◆ Task to carry out:
Your answer must be the records below repeated word for word, with no pictures in it.
*-*-*
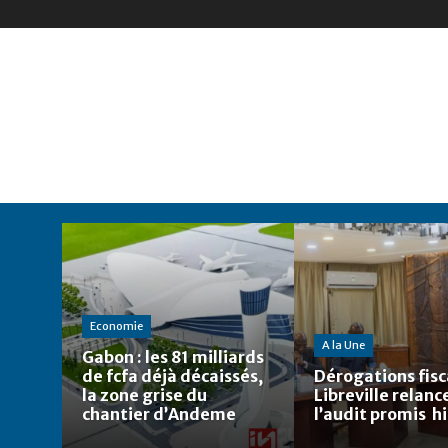
Economie
A la Une
Gabon : les 81 milliards
de fcfa déjà décaissés,
Dérogations fisca
la zone grise du
Libreville relanc
chantier d’Andeme
l’audit promis h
*-*-*
◆ Expected answer:
Economie
A la Une
Gabon : les 81 milliards
de fcfa déjà décaissés,
Dérogations fisca
la zone grise du
Libreville relanc
chantier d’Andeme
l’audit promis h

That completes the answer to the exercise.